Exercise aim: Output nothing but the lines from the first line of the listing below through the line containing "A warm, inspiring", printed exactly and free of pictures.

Material for this exercise:
-.-.-

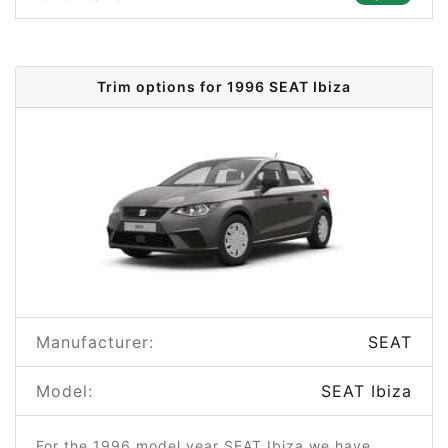
Trim options for 1996 SEAT Ibiza
Manufacturer:
SEAT
Model:
SEAT Ibiza
For the 1996 model year SEAT Ibiza we have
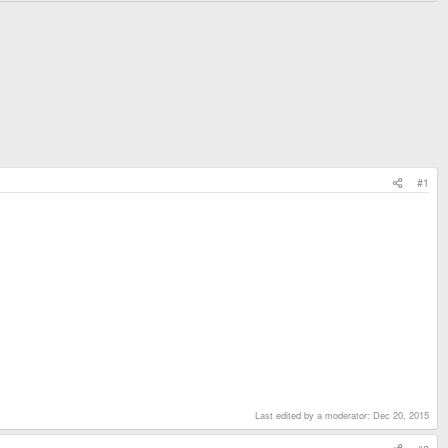
#1
Last edited by a moderator:
Dec 20, 2015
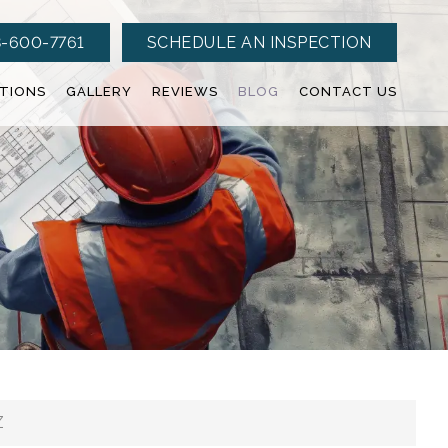
-600-7761
SCHEDULE AN INSPECTION
CTIONS
GALLERY
REVIEWS
BLOG
CONTACT US
Z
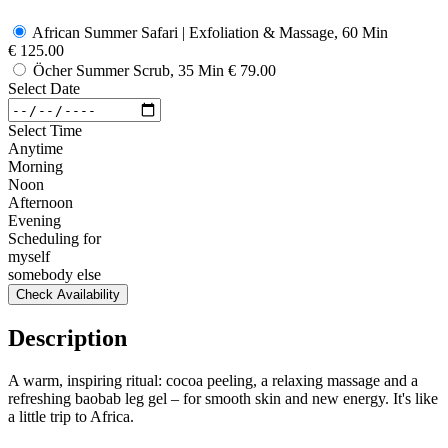
African Summer Safari | Exfoliation & Massage, 60 Min
€ 125.00
Öcher Summer Scrub, 35 Min
€ 79.00
Select Date
Select Time
Anytime
Morning
Noon
Afternoon
Evening
Scheduling for
myself
somebody else
Check Availability
Description
A warm, inspiring ritual: cocoa peeling, a relaxing massage and a
refreshing baobab leg gel – for smooth skin and new energy. It's like
a little trip to Africa.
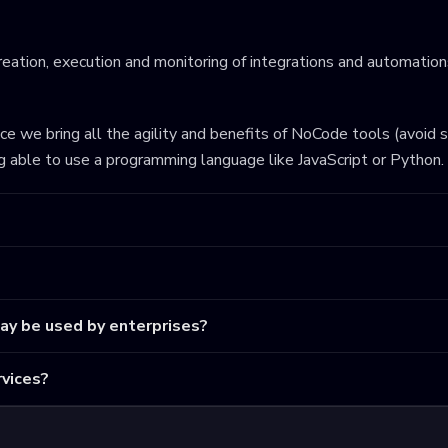
eation, execution and monitoring of integrations and automations
ince we bring all the agility and benefits of NoCode tools (avoid 
ng able to use a programming language like JavaScript or Python.
may be used by enterprises?
vices?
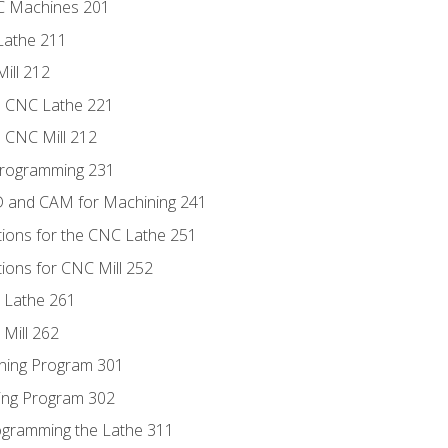
NC Machines 201
Lathe 211
ill 212
e CNC Lathe 221
e CNC Mill 212
Programming 231
D and CAM for Machining 241
tions for the CNC Lathe 251
ions for CNC Mill 252
 Lathe 261
Mill 262
ning Program 301
ling Program 302
rogramming the Lathe 311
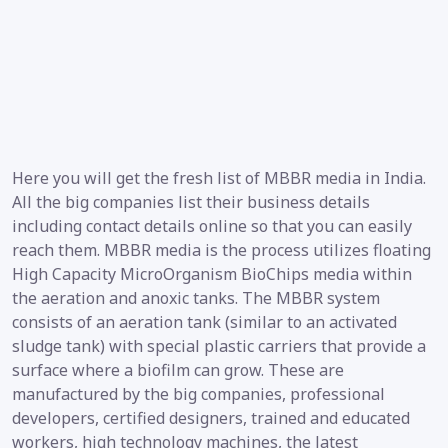
Here you will get the fresh list of MBBR media in India.
All the big companies list their business details
including contact details online so that you can easily
reach them. MBBR media is the process utilizes floating
High Capacity MicroOrganism BioChips media within
the aeration and anoxic tanks. The MBBR system
consists of an aeration tank (similar to an activated
sludge tank) with special plastic carriers that provide a
surface where a biofilm can grow. These are
manufactured by the big companies, professional
developers, certified designers, trained and educated
workers, high technology machines, the latest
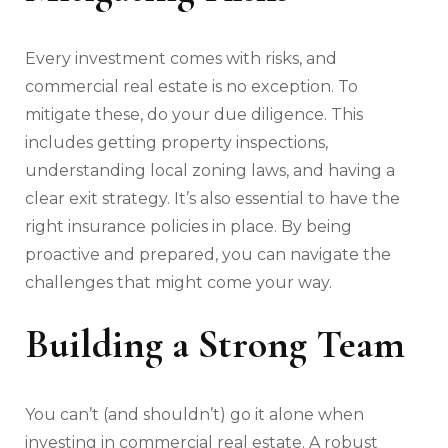
Every investment comes with risks, and
commercial real estate is no exception. To
mitigate these, do your due diligence. This
includes getting property inspections,
understanding local zoning laws, and having a
clear exit strategy. It’s also essential to have the
right insurance policies in place. By being
proactive and prepared, you can navigate the
challenges that might come your way.
Building a Strong Team
You can’t (and shouldn’t) go it alone when
investing in commercial real estate. A robust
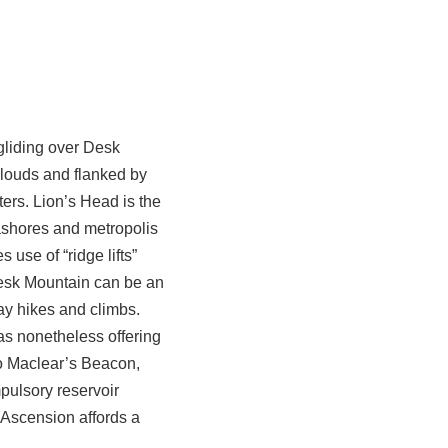
-gliding over Desk
clouds and flanked by
ers. Lion’s Head is the
eashores and metropolis
 use of “ridge lifts”
Desk Mountain can be an
day hikes and climbs.
as nonetheless offering
to Maclear’s Beacon,
pulsory reservoir
-Ascension affords a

-.-.-

Solution for this task:
Trim options for 1996 SEAT Ibiza
Manufacturer:
SEAT
Model:
SEAT Ibiza
For the 1996 model year SEAT Ibiza we have
#1
Last edited by a moderator:
Dec 20, 2015
-600-7761
SCHEDULE AN INSPECTION
CTIONS
GALLERY
REVIEWS
BLOG
CONTACT US
Z
African Summer Safari | Exfoliation & Massage, 60 Min
€ 125.00
Öcher Summer Scrub, 35 Min
€ 79.00
Select Date
Select Time
Anytime
Morning
Noon
Afternoon
Evening
Scheduling for
myself
somebody else
Check Availability
Description
A warm, inspiring ritual: cocoa peeling, a relaxing massage and a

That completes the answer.